Gemeente Utrecht

2011 SCHRIFTELIJKE VRAGEN
128 Vragen van mevrouw A.H. De Boer
(ingekomen 24 oktober 2011)

De Centrale Raad voor Beroep heeft op 11 oktober 2011 de gemeente Utrecht op de vingers getikt in een zaak over het korten van de bijstandsuitkering van iemand die was doorverwezen naar Werk Loont! en die hieraan niet mee wilde werken (LJN: BT7159). De gemeente heeft de uitkering gekort wegens weigeren van passend werk. De CRvB oordeelde echter dat Werk Loont! niet als passend werk kan worden aangeduid, maar dat het een re-integratievoorziening betreft. Bij een re-integratievoorziening is, zoals de CRvB eerder al heeft aangegeven, vereist dat het college maatwerk levert:
- er moet sprake zijn van een zorgvuldige, op de persoon toegesneden afweging
- uit die afweging moet blijken waarom juist gelet op individuele feiten en omstandigheden deze re-integratievoorziening voor de betreffende persoon is aangewezen
- er moet kenbaar worden gemaakt waaruit de voorziening precies bestaat
- er moet (vooraf) een duidelijk tijdspad zijn Verder moet vooraf voor de cliënt duidelijk zijn welke sanctie staat op het niet meewerken aan de voorziening.
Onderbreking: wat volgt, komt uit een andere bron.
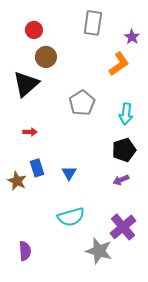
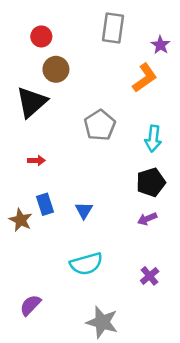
purple cross: (123, 227) -> (150, 276), size x0.6
purple semicircle: (25, 251) -> (30, 305), turned -132
gray star: (99, 251) -> (102, 322), moved

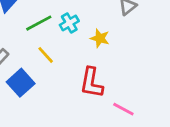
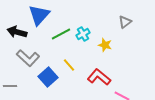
yellow line: (46, 55) -> (69, 65), moved
red L-shape: (92, 83) -> (99, 77), turned 120

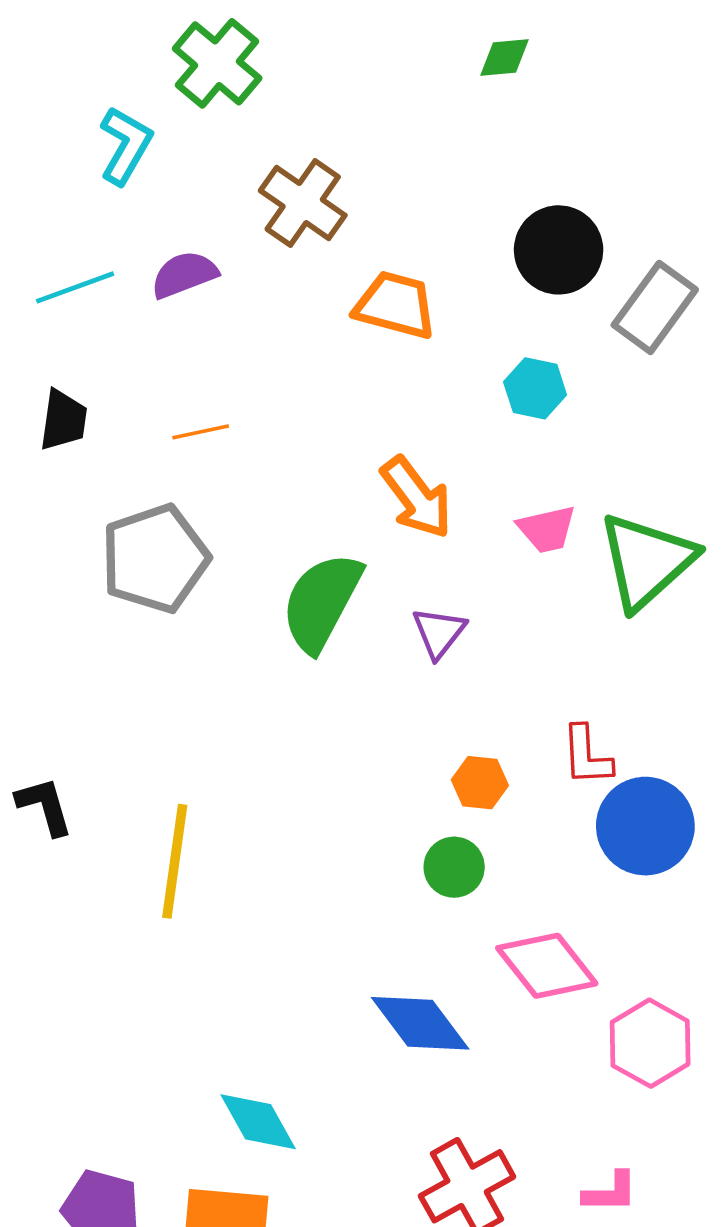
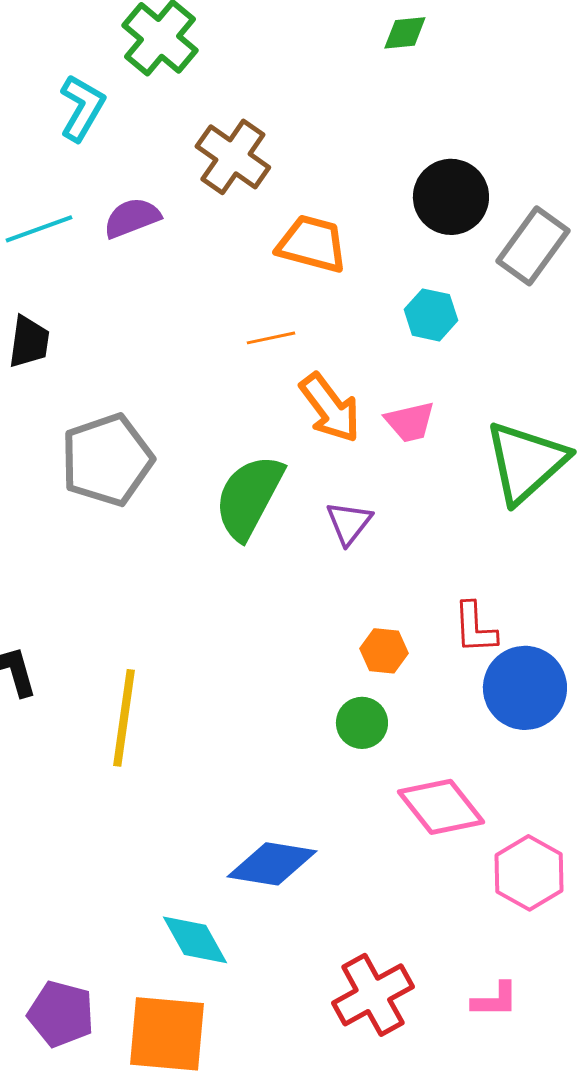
orange line: (201, 432) -> (271, 338), moved
pink trapezoid: (547, 529) -> (410, 422), moved
blue diamond: (420, 1023) -> (272, 864), moved, turned -44

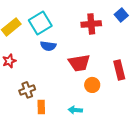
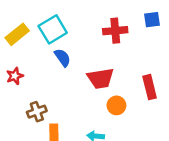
blue square: (121, 15) -> (152, 20), turned 32
blue semicircle: (48, 46) -> (63, 58), turned -133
De CRvB oordeelt dat het college in het voorliggende geval aan geen van deze vereisten heeft voldaan. De uitspraak roept bij de fractie van GroenLinks de volgende vragen op:


1. GroenLinks heeft de indruk dat bij het aanvragen van een uitkering mensen nog altijd categorisch naar Werk Loont! worden verwezen, zonder dat hier in eerste instantie een zorgvuldige, op de persoon toegewezen afweging aan ten grondslag ligt. Klopt dit? Zo nee, waar blijkt dat uit? Zo ja, ziet het college aanleiding in de uitspraak van de CRvB om deze praktijk aan te passen?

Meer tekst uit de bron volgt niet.